The appeals court found that the EPA needs to consider whether unacceptable adverse effects are likely to occur when it withdraws a Clean Water Act 404(c) proposed determination. Trout Unlimited applauded the appeals court decision, and called on the EPA to proceed expeditiously to a final determination that protects the headwaters of Bristol Bay.

John Shively, chief executive officer of the Pebble Partnership, a subsidiary of Canada’s Northern Dynasty Minerals, based in Vancouver, British Columbia, said he had no comment at the time. Chris Wood, chief executive officer of Trout Unlimited, called the circuit court’s ruling a significant win for Bristol Bay. “This decision brings us another step closer to permanent protections for this place and all who depend on it,” he said.
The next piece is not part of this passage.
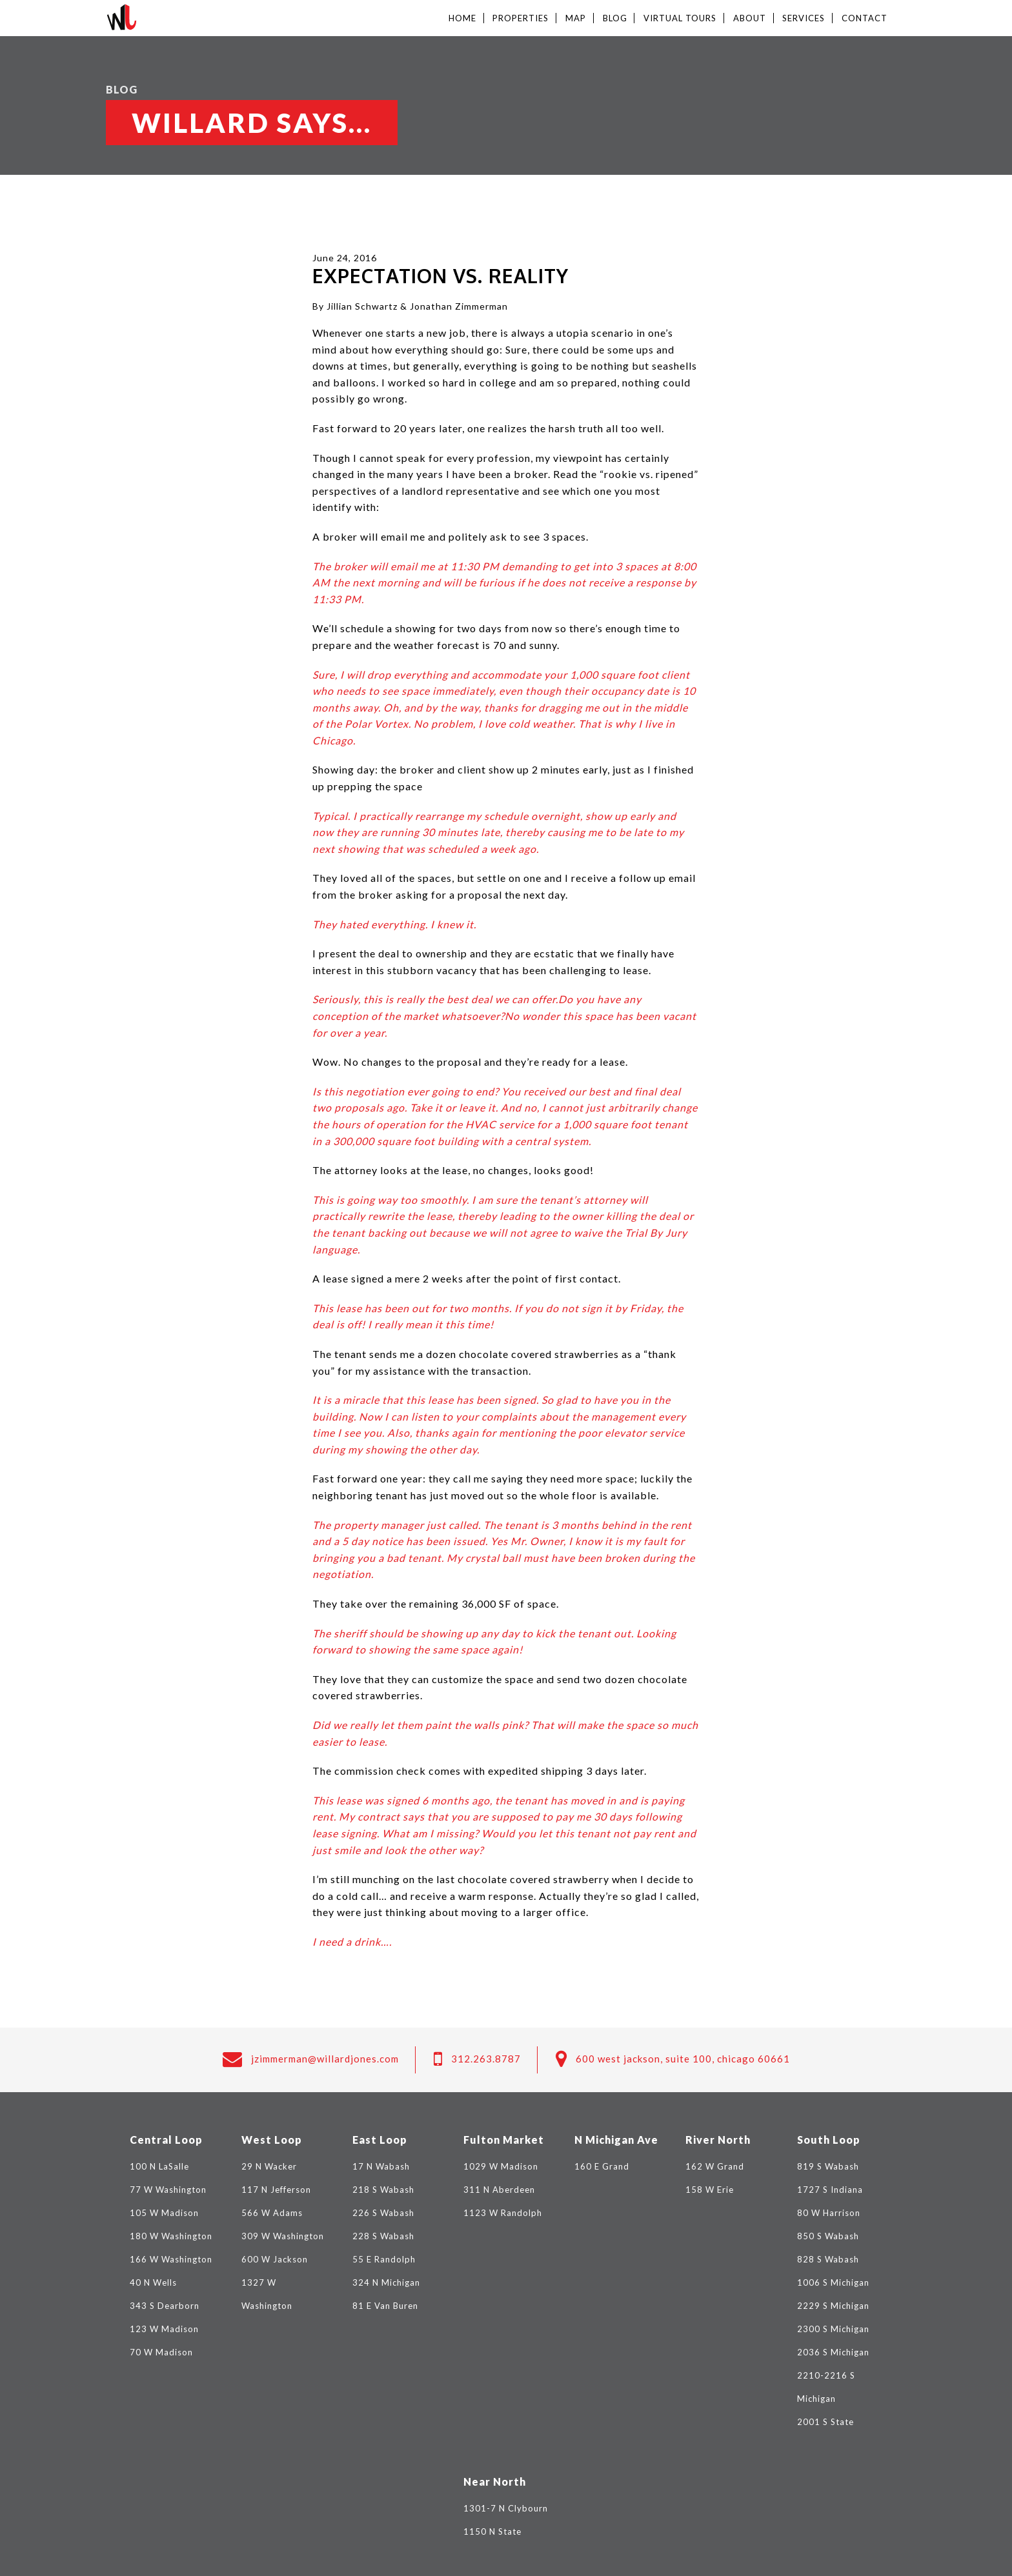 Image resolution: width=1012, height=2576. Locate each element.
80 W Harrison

The court must listen to the science, the lengthy Obama/Biden administration’s record of support, and to people who live in Bristol Bay who are unified in calling for a 404(c) veto, said Alannah Hurley, executive director of United Tribes of Bristol Bay, the consortium representing 15 Bristol Bay tribal governments, who represent over 80% of the region’s total population.

“When the Trump administration stripped away clean water protections for Bristol Bay, it was about politics, not science,” said Tim Bristol, executive director of SalmonState. Now is the time for the Biden administration to move to end this case and put strong, scientifically rigorous protections back in place, he said.